| Exercise directions |
Write out the records word for word, with no pictures.

[Saved data entries]
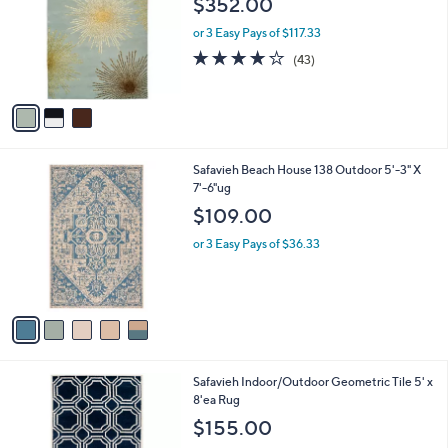
$352.00
and
l
o
right
or 3 Easy Pays of $117.33
r
on
4.1
43
(43)
s
of
Reviews
touch
A
5
v
devices
Stars
a
to
i
review.
l
5
Safavieh Beach House 138 Outdoor 5'-3" X
a
C
7'-6"ug
b
o
l
$109.00
l
e
o
or 3 Easy Pays of $36.33
r
s
A
v
a
i
l
6
Safavieh Indoor/Outdoor Geometric Tile 5' x
a
C
8'ea Rug
b
o
l
$155.00
l
e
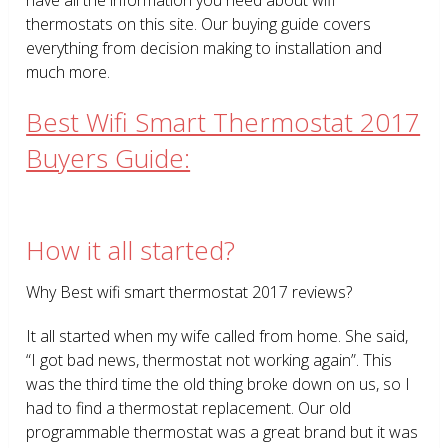
thermostats on this site. Our buying guide covers
everything from decision making to installation and
much more.
Best Wifi Smart Thermostat 2017
Buyers Guide:
How it all started?
Why Best wifi smart thermostat 2017 reviews?
It all started when my wife called from home. She said,
“I got bad news, thermostat not working again”. This
was the third time the old thing broke down on us, so I
had to find a thermostat replacement. Our old
programmable thermostat was a great brand but it was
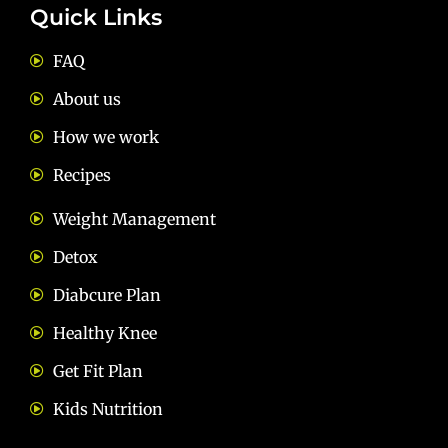
Quick Links
FAQ
About us
How we work
Recipes
Weight Management
Detox
Diabcure Plan
Healthy Knee
Get Fit Plan
Kids Nutrition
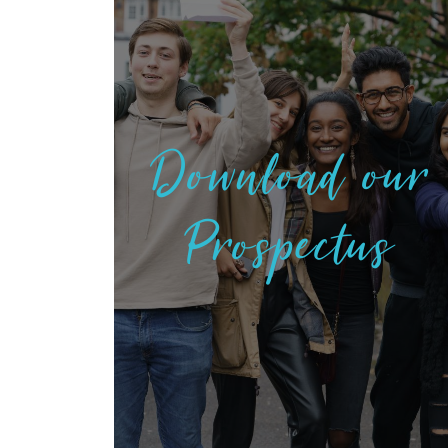
Download our
Prospectus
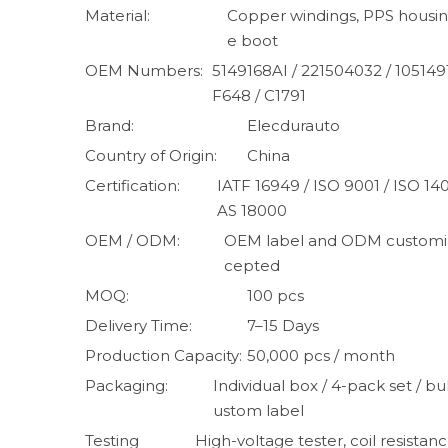
Material:
Copper windings, PPS housing
e boot
OEM Numbers:
5149168AI / 221504032 / 105149
F648 / C1791
Brand:
Elecdurauto
Country of Origin:
China
Certification:
IATF 16949 / ISO 9001 / ISO 1
AS 18000
OEM / ODM:
OEM label and ODM customiz
cepted
MOQ:
100 pcs
Delivery Time:
7–15 Days
Production Capacity:
50,000 pcs / month
Packaging:
Individual box / 4-pack set / bul
ustom label
Testing
High-voltage tester, coil resistanc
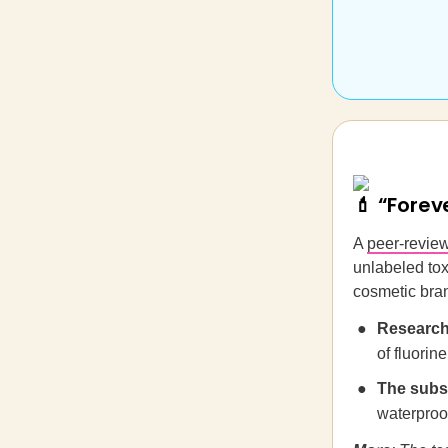
💄 “Forev
A
peer-revie
unlabeled tox
cosmetic bra
Research
of fluorin
The subs
waterproo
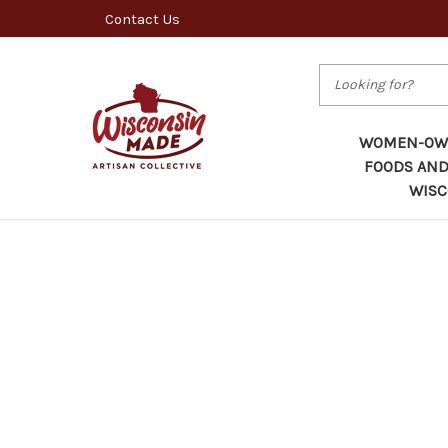
Contact Us
Search
WOMEN-OWN
FOODS AND
WISC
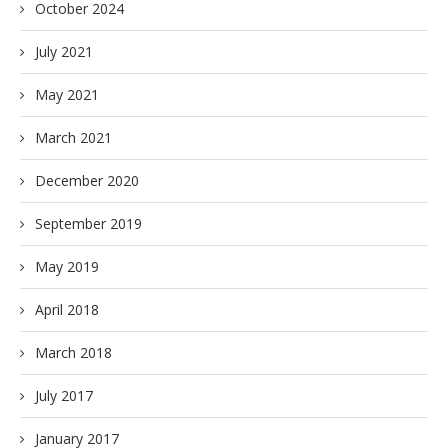
October 2024
July 2021
May 2021
March 2021
December 2020
September 2019
May 2019
April 2018
March 2018
July 2017
January 2017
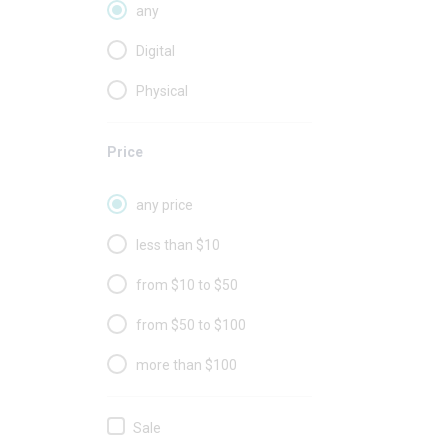
any
Digital
Physical
Price
any price
less than $10
from $10 to $50
from $50 to $100
more than $100
Sale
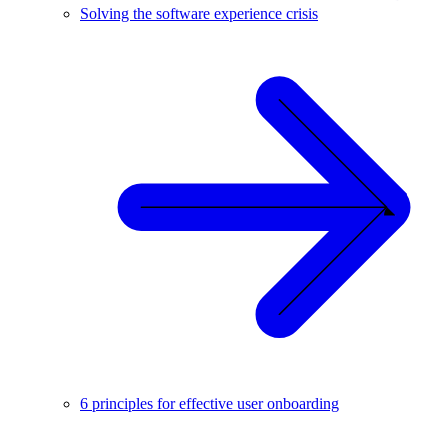
Solving the software experience crisis
6 principles for effective user onboarding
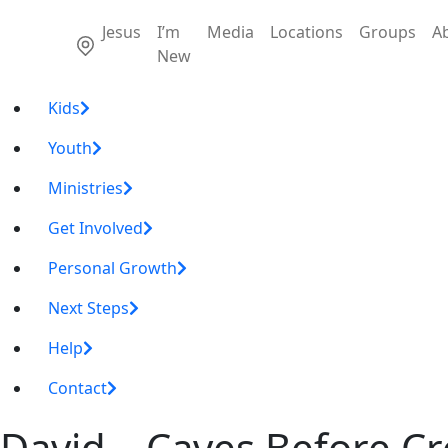
Jesus
I’m
Media
Locations
Groups
A
New
Kids
Youth
Ministries
Get Involved
Personal Growth
Next Steps
Help
Contact
David – Caves Before C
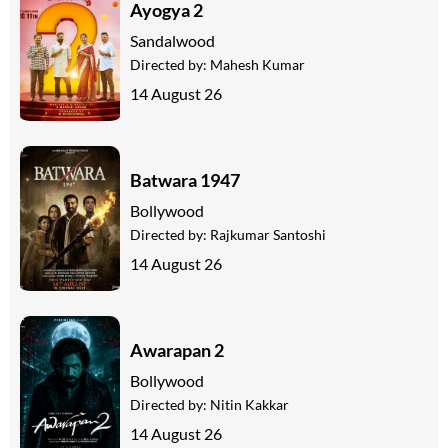
Ayogya 2
Sandalwood
Directed by:
Mahesh Kumar
14 August 26
Batwara 1947
Bollywood
Directed by:
Rajkumar Santoshi
14 August 26
Awarapan 2
Bollywood
Directed by:
Nitin Kakkar
14 August 26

| Answer section |
$352.00
and
l
o
right
or 3 Easy Pays of $117.33
r
on
4.1
43
(43)
s
of
Reviews
touch
A
5
v
devices
Stars
a
to
i
review.
l
5
Safavieh Beach House 138 Outdoor 5'-3" X
a
C
7'-6"ug
b
o
l
$109.00
l
e
o
or 3 Easy Pays of $36.33
r
s
A
v
a
i
l
6
Safavieh Indoor/Outdoor Geometric Tile 5' x
a
C
8'ea Rug
b
o
l
$155.00
l
e
thermostats on this site. Our buying guide covers
everything from decision making to installation and
much more.
Best Wifi Smart Thermostat 2017
Buyers Guide:
How it all started?
Why Best wifi smart thermostat 2017 reviews?
It all started when my wife called from home. She said,
“I got bad news, thermostat not working again”. This
was the third time the old thing broke down on us, so I
had to find a thermostat replacement. Our old
programmable thermostat was a great brand but it was
Quick Links
FAQ
About us
How we work
Recipes
Weight Management
Detox
Diabcure Plan
Healthy Knee
Get Fit Plan
Kids Nutrition
Download our
Prospectus
Material:
Copper windings, PPS housing
e boot
OEM Numbers:
5149168AI / 221504032 / 105149
F648 / C1791
Brand:
Elecdurauto
Country of Origin:
China
Certification:
IATF 16949 / ISO 9001 / ISO 1
AS 18000
OEM / ODM:
OEM label and ODM customiz
cepted
MOQ:
100 pcs
Delivery Time:
7–15 Days
Production Capacity:
50,000 pcs / month
Packaging:
Individual box / 4-pack set / bul
ustom label
Testing
High-voltage tester, coil resistanc
💄 “Forev
A
peer-revie
unlabeled tox
cosmetic bra
Research
of fluorin
The subs
waterproo
Contact Us
Search
WOMEN-OWN
FOODS AND
WISC
October 2024
July 2021
May 2021
March 2021
December 2020
September 2019
May 2019
April 2018
March 2018
July 2017
January 2017
any
Digital
Physical
Price
any price
less than $10
from $10 to $50
from $50 to $100
more than $100
Sale
Solving the software experience crisis
6 principles for effective user onboarding
Jesus
I’m
Media
Locations
Groups
A
New
Kids
Youth
Ministries
Get Involved
Personal Growth
Next Steps
Help
Contact
David – Caves Before C
Ayogya 2
Sandalwood
Directed by:
Mahesh Kumar
14 August 26
Batwara 1947
Bollywood
Directed by:
Rajkumar Santoshi
14 August 26
Awarapan 2
Bollywood
Directed by:
Nitin Kakkar
14 August 26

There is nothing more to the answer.